• ABOUT THIS EXERCISE
None of the pictures should be copied, though every line of the listing must be printed exactly.

* * * * * * *

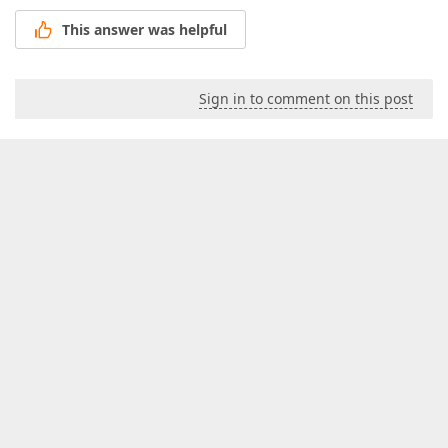
This answer was helpful
Sign in to comment on this post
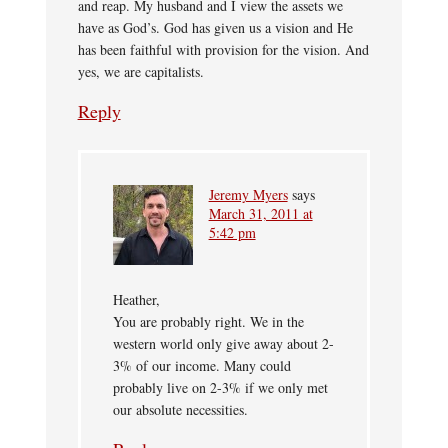
and reap. My husband and I view the assets we
have as God’s. God has given us a vision and He
has been faithful with provision for the vision. And
yes, we are capitalists.
Reply
Jeremy Myers
says
March 31, 2011 at
5:42 pm
Heather,
You are probably right. We in the
western world only give away about 2-
3% of our income. Many could
probably live on 2-3% if we only met
our absolute necessities.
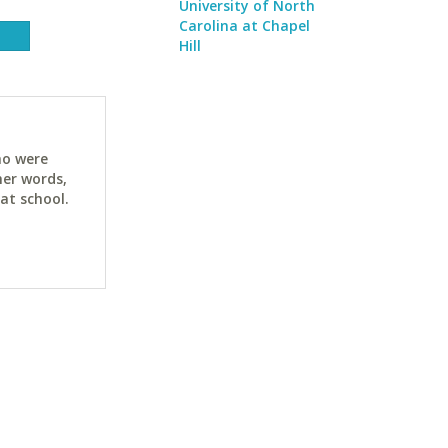
University of North
Carolina at Chapel
Hill
ho were
her words,
at school.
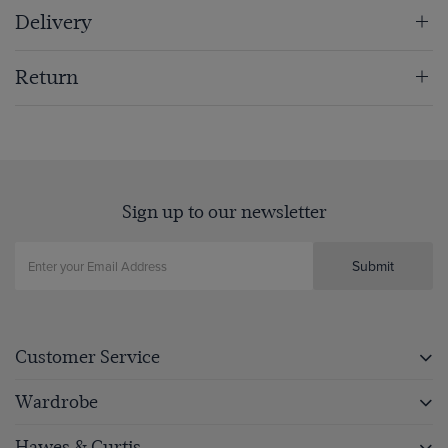
Delivery
Return
Sign up to our newsletter
Submit
Customer Service
Wardrobe
Hawes & Curtis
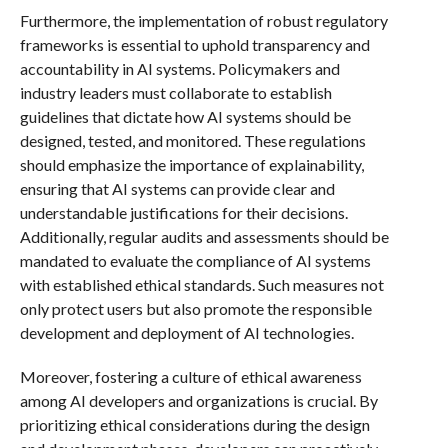
Furthermore, the implementation of robust regulatory
frameworks is essential to uphold transparency and
accountability in AI systems. Policymakers and
industry leaders must collaborate to establish
guidelines that dictate how AI systems should be
designed, tested, and monitored. These regulations
should emphasize the importance of explainability,
ensuring that AI systems can provide clear and
understandable justifications for their decisions.
Additionally, regular audits and assessments should be
mandated to evaluate the compliance of AI systems
with established ethical standards. Such measures not
only protect users but also promote the responsible
development and deployment of AI technologies.
Moreover, fostering a culture of ethical awareness
among AI developers and organizations is crucial. By
prioritizing ethical considerations during the design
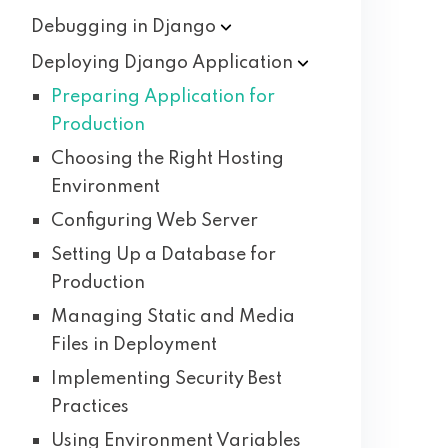
Debugging in
Django
Deploying Django
Application
Preparing Application for
Production
Choosing the Right Hosting
Environment
Configuring Web Server
Setting Up a Database for
Production
Managing Static and Media
Files in Deployment
Implementing Security Best
Practices
Using Environment Variables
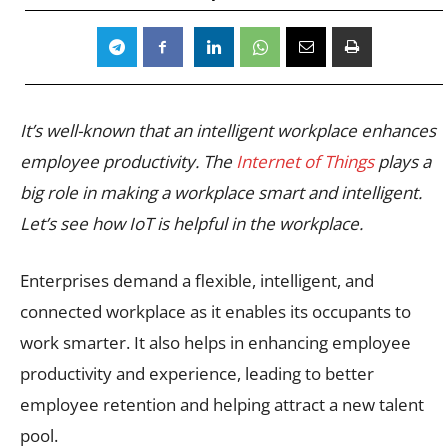
It’s well-known that an intelligent workplace enhances
employee productivity. The
Internet of Things
plays a
big role in making a workplace smart and intelligent.
Let’s see how IoT is helpful in the workplace.
Enterprises demand a flexible, intelligent, and
connected workplace as it enables its occupants to
work smarter. It also helps in enhancing employee
productivity and experience, leading to better
employee retention and helping attract a new talent
pool.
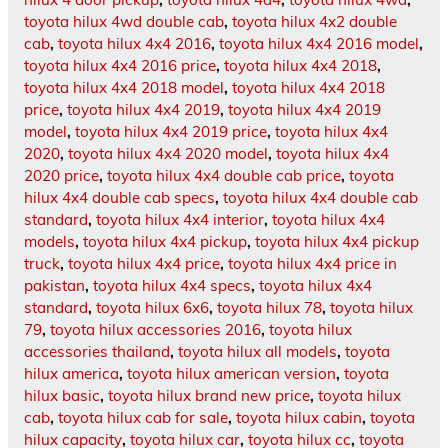
toyota hilux 4wd double cab
,
toyota hilux 4x2 double
cab
,
toyota hilux 4x4 2016
,
toyota hilux 4x4 2016 model
,
toyota hilux 4x4 2016 price
,
toyota hilux 4x4 2018
,
toyota hilux 4x4 2018 model
,
toyota hilux 4x4 2018
price
,
toyota hilux 4x4 2019
,
toyota hilux 4x4 2019
model
,
toyota hilux 4x4 2019 price
,
toyota hilux 4x4
2020
,
toyota hilux 4x4 2020 model
,
toyota hilux 4x4
2020 price
,
toyota hilux 4x4 double cab price
,
toyota
hilux 4x4 double cab specs
,
toyota hilux 4x4 double cab
standard
,
toyota hilux 4x4 interior
,
toyota hilux 4x4
models
,
toyota hilux 4x4 pickup
,
toyota hilux 4x4 pickup
truck
,
toyota hilux 4x4 price
,
toyota hilux 4x4 price in
pakistan
,
toyota hilux 4x4 specs
,
toyota hilux 4x4
standard
,
toyota hilux 6x6
,
toyota hilux 78
,
toyota hilux
79
,
toyota hilux accessories 2016
,
toyota hilux
accessories thailand
,
toyota hilux all models
,
toyota
hilux america
,
toyota hilux american version
,
toyota
hilux basic
,
toyota hilux brand new price
,
toyota hilux
cab
,
toyota hilux cab for sale
,
toyota hilux cabin
,
toyota
hilux capacity
,
toyota hilux car
,
toyota hilux cc
,
toyota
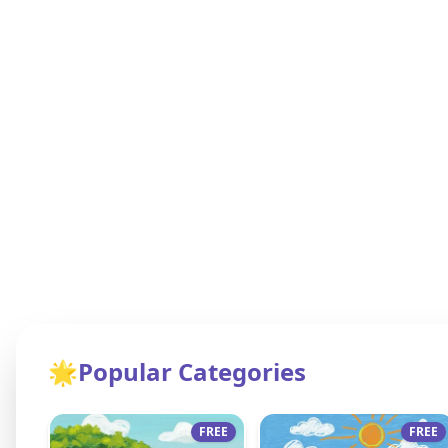
🌟
Popular Categories
FREE
FREE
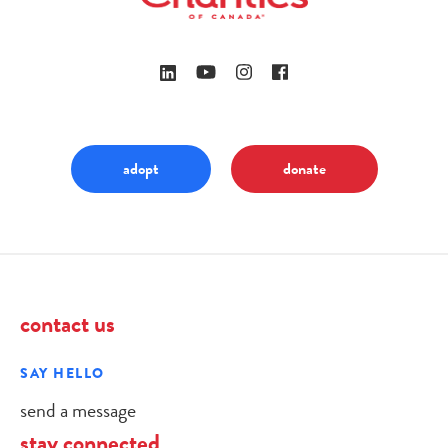
adopt
donate
contact us
SAY HELLO
send a message
stay connected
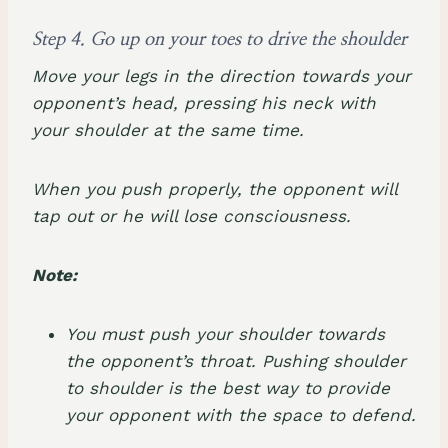
Step 4. Go up on your toes to drive the shoulder
Move your legs in the direction towards your
opponent’s head, pressing his neck with
your shoulder at the same time.
When you push properly, the opponent will
tap out or he will lose consciousness.
Note:
You must push your shoulder towards
the opponent’s throat. Pushing shoulder
to shoulder is the best way to provide
your opponent with the space to defend.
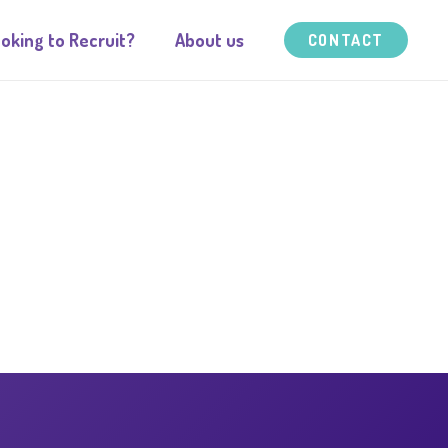
oking to Recruit?
About us
CONTACT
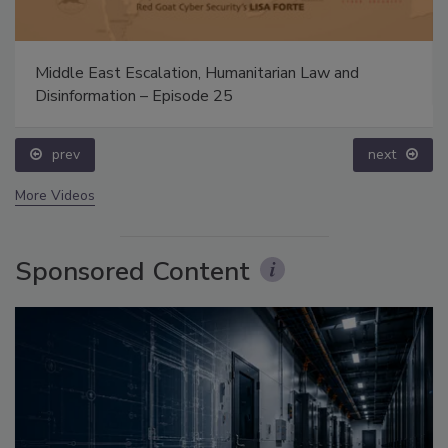
Middle East Escalation, Humanitarian Law and
Disinformation – Episode 25
prev
next
More Videos
Sponsored Content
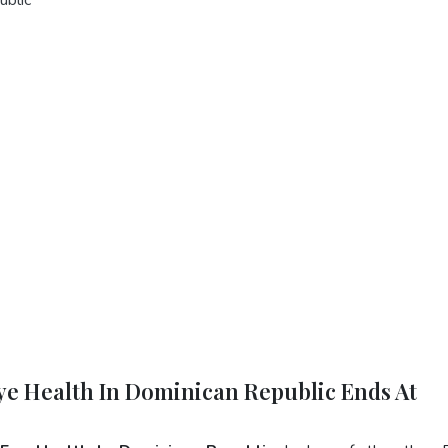
Eye Health In Dominican Republic Ends At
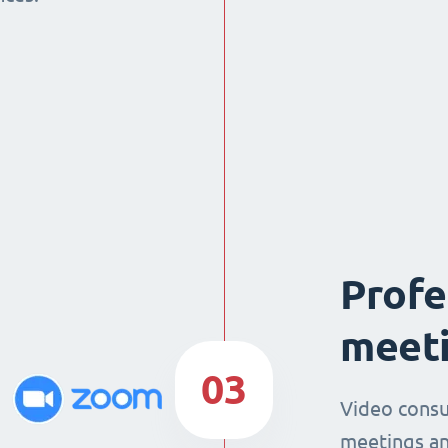
Profe
meeti
03
Video consu
meetings an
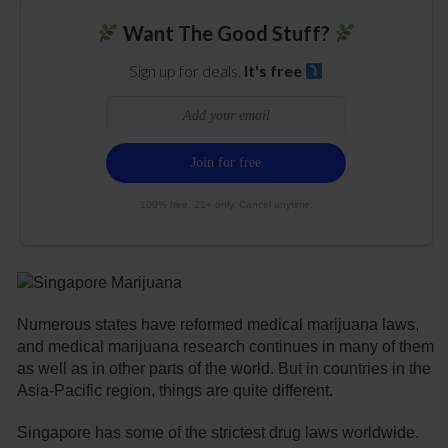
Want The Good Stuff?
Sign up for deals.
It's free
100% free. 21+ only. Cancel anytime.
Numerous states have reformed medical marijuana laws,
and medical marijuana research continues in many of them
as well as in other parts of the world. But in countries in the
Asia-Pacific region, things are quite different.
Singapore has some of the strictest drug laws worldwide.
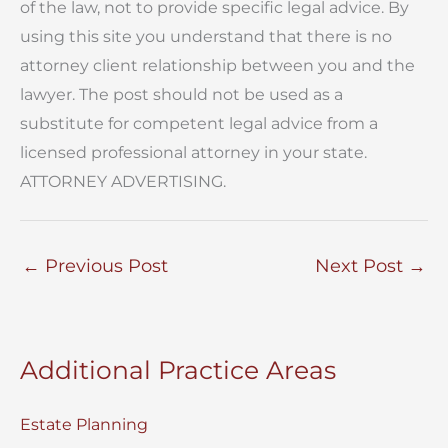
of the law, not to provide specific legal advice. By
using this site you understand that there is no
attorney client relationship between you and the
lawyer. The post should not be used as a
substitute for competent legal advice from a
licensed professional attorney in your state.
ATTORNEY ADVERTISING.
←
Previous Post
Next Post
→
Additional Practice Areas
Estate Planning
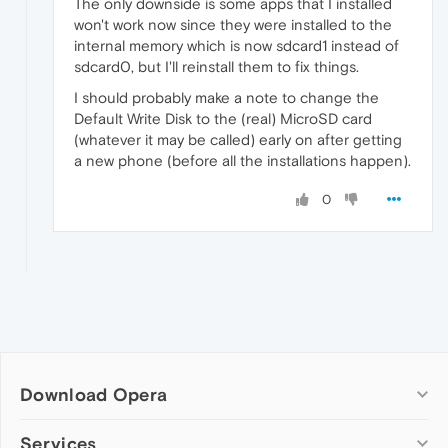
The only downside is some apps that I installed
won't work now since they were installed to the
internal memory which is now sdcard1 instead of
sdcard0, but I'll reinstall them to fix things.
I should probably make a note to change the
Default Write Disk to the (real) MicroSD card
(whatever it may be called) early on after getting
a new phone (before all the installations happen).
0
Download Opera
Computer browsers
Services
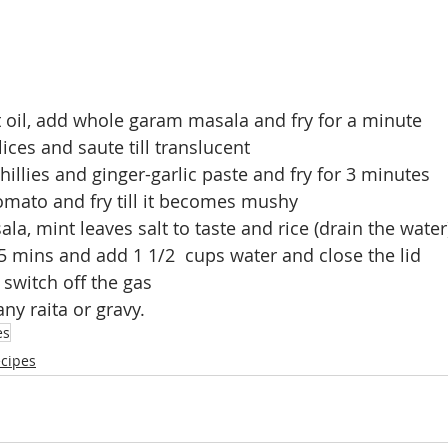
t oil, add whole garam masala and fry for a minute
ices and saute till translucent
hillies and ginger-garlic paste and fry for 3 minutes
mato and fry till it becomes mushy
la, mint leaves salt to taste and rice (drain the water
r 5 mins and add 1 1/2  cups water and close the lid
 switch off the gas
ny raita or gravy.
es
ecipes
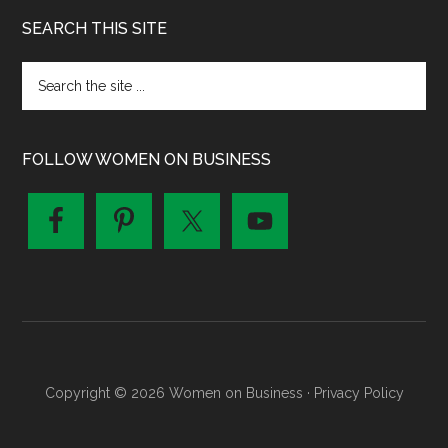
SEARCH THIS SITE
FOLLOW WOMEN ON BUSINESS
Copyright © 2026 Women on Business ·
Privacy Policy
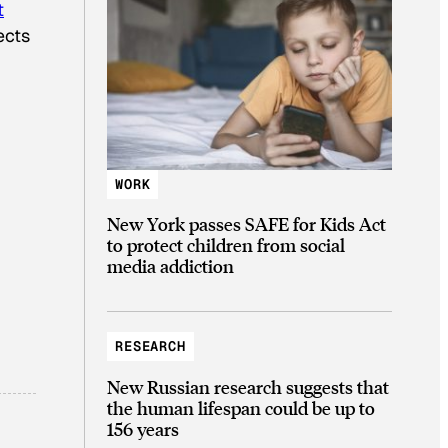
t
ects
WORK
New York passes SAFE for Kids Act
to protect children from social
media addiction
RESEARCH
New Russian research suggests that
the human lifespan could be up to
156 years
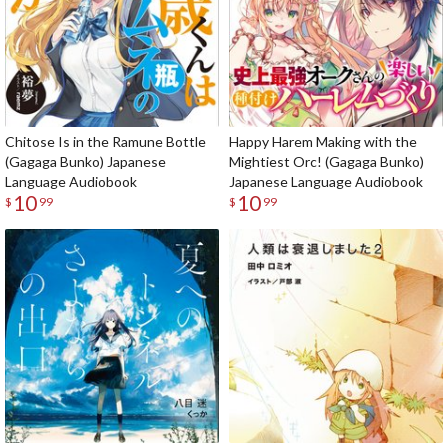
Chitose Is in the Ramune Bottle
Happy Harem Making with the
(Gagaga Bunko) Japanese
Mightiest Orc! (Gagaga Bunko)
Language Audiobook
Japanese Language Audiobook
10
10
$
99
$
99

* * * * * * *

• RESPONSE FOR THIS EXERCISE
This answer was helpful
Sign in to comment on this post
and reap. My husband and I view the assets we
have as God’s. God has given us a vision and He
has been faithful with provision for the vision. And
yes, we are capitalists.
Reply
Jeremy Myers
says
March 31, 2011 at
5:42 pm
Heather,
You are probably right. We in the
western world only give away about 2-
3% of our income. Many could
probably live on 2-3% if we only met
our absolute necessities.
University of North
Carolina at Chapel
Hill
ho were
her words,
at school.
Delivery
Return
Sign up to our newsletter
Submit
Customer Service
Wardrobe
Hawes & Curtis
Furthermore, the implementation of robust regulatory
frameworks is essential to uphold transparency and
accountability in AI systems. Policymakers and
industry leaders must collaborate to establish
guidelines that dictate how AI systems should be
designed, tested, and monitored. These regulations
should emphasize the importance of explainability,
ensuring that AI systems can provide clear and
understandable justifications for their decisions.
Additionally, regular audits and assessments should be
mandated to evaluate the compliance of AI systems
with established ethical standards. Such measures not
only protect users but also promote the responsible
development and deployment of AI technologies.
Moreover, fostering a culture of ethical awareness
among AI developers and organizations is crucial. By
prioritizing ethical considerations during the design
Debugging in
Django
Deploying Django
Application
Preparing Application for
Production
Choosing the Right Hosting
Environment
Configuring Web Server
Setting Up a Database for
Production
Managing Static and Media
Files in Deployment
Implementing Security Best
Practices
Using Environment Variables
It’s well-known that an intelligent workplace enhances
employee productivity. The
Internet of Things
plays a
big role in making a workplace smart and intelligent.
Let’s see how IoT is helpful in the workplace.
Enterprises demand a flexible, intelligent, and
connected workplace as it enables its occupants to
work smarter. It also helps in enhancing employee
productivity and experience, leading to better
employee retention and helping attract a new talent
pool.
toyota hilux 4wd double cab
,
toyota hilux 4x2 double
cab
,
toyota hilux 4x4 2016
,
toyota hilux 4x4 2016 model
,
toyota hilux 4x4 2016 price
,
toyota hilux 4x4 2018
,
toyota hilux 4x4 2018 model
,
toyota hilux 4x4 2018
price
,
toyota hilux 4x4 2019
,
toyota hilux 4x4 2019
model
,
toyota hilux 4x4 2019 price
,
toyota hilux 4x4
2020
,
toyota hilux 4x4 2020 model
,
toyota hilux 4x4
2020 price
,
toyota hilux 4x4 double cab price
,
toyota
hilux 4x4 double cab specs
,
toyota hilux 4x4 double cab
standard
,
toyota hilux 4x4 interior
,
toyota hilux 4x4
models
,
toyota hilux 4x4 pickup
,
toyota hilux 4x4 pickup
truck
,
toyota hilux 4x4 price
,
toyota hilux 4x4 price in
pakistan
,
toyota hilux 4x4 specs
,
toyota hilux 4x4
standard
,
toyota hilux 6x6
,
toyota hilux 78
,
toyota hilux
79
,
toyota hilux accessories 2016
,
toyota hilux
accessories thailand
,
toyota hilux all models
,
toyota
hilux america
,
toyota hilux american version
,
toyota
hilux basic
,
toyota hilux brand new price
,
toyota hilux
cab
,
toyota hilux cab for sale
,
toyota hilux cabin
,
toyota
hilux capacity
,
toyota hilux car
,
toyota hilux cc
,
toyota
🌟
Popular Categories
FREE
FREE
adopt
donate
contact us
SAY HELLO
send a message
stay connected
Step 4. Go up on your toes to drive the shoulder
Move your legs in the direction towards your
opponent’s head, pressing his neck with
your shoulder at the same time.
When you push properly, the opponent will
tap out or he will lose consciousness.
Note:
You must push your shoulder towards
the opponent’s throat. Pushing shoulder
to shoulder is the best way to provide
your opponent with the space to defend.
oking to Recruit?
About us
CONTACT
Middle East Escalation, Humanitarian Law and
Disinformation – Episode 25
prev
next
More Videos
Sponsored Content
Eye Health In Dominican Republic Ends At
Profe
meeti
03
Video consu
meetings an
Want The Good Stuff?
Sign up for deals.
It's free
100% free. 21+ only. Cancel anytime.
Numerous states have reformed medical marijuana laws,
and medical marijuana research continues in many of them
as well as in other parts of the world. But in countries in the
Asia-Pacific region, things are quite different.
Singapore has some of the strictest drug laws worldwide.
of the law, not to provide specific legal advice. By
using this site you understand that there is no
attorney client relationship between you and the
lawyer. The post should not be used as a
substitute for competent legal advice from a
licensed professional attorney in your state.
ATTORNEY ADVERTISING.
←
Previous Post
Next Post
→
Additional Practice Areas
Estate Planning
The only downside is some apps that I installed
won't work now since they were installed to the
internal memory which is now sdcard1 instead of
sdcard0, but I'll reinstall them to fix things.
I should probably make a note to change the
Default Write Disk to the (real) MicroSD card
(whatever it may be called) early on after getting
a new phone (before all the installations happen).
0
Download Opera
Computer browsers
Services
t oil, add whole garam masala and fry for a minute
ices and saute till translucent
hillies and ginger-garlic paste and fry for 3 minutes
mato and fry till it becomes mushy
la, mint leaves salt to taste and rice (drain the water
r 5 mins and add 1 1/2  cups water and close the lid
 switch off the gas
ny raita or gravy.
es
ecipes
SEARCH THIS SITE
FOLLOW WOMEN ON BUSINESS
Copyright © 2026 Women on Business ·
Privacy Policy
t
ects
WORK
New York passes SAFE for Kids Act
to protect children from social
media addiction
RESEARCH
New Russian research suggests that
the human lifespan could be up to
156 years
Chitose Is in the Ramune Bottle
Happy Harem Making with the
(Gagaga Bunko) Japanese
Mightiest Orc! (Gagaga Bunko)
Language Audiobook
Japanese Language Audiobook
10
10
$
99
$
99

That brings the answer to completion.